**REQUIREMENT:**
Line by line, copy out the entries exactly and leave the pictures behind.

**INPUT FOR THIS TASK:**
################

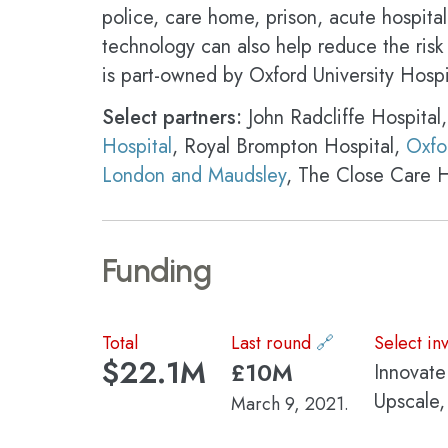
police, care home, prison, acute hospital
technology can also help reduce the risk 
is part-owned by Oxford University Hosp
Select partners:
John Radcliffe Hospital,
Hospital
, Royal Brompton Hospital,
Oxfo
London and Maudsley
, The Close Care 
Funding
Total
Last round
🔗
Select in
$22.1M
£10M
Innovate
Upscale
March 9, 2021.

################

**RESPONSE TO THIS TASK:**
police, care home, prison, acute hospital
technology can also help reduce the risk 
is part-owned by Oxford University Hosp
Select partners:
John Radcliffe Hospital,
Hospital
, Royal Brompton Hospital,
Oxfo
London and Maudsley
, The Close Care 
Funding
Total
Last round
🔗
Select in
$22.1M
£10M
Innovate
Upscale
March 9, 2021.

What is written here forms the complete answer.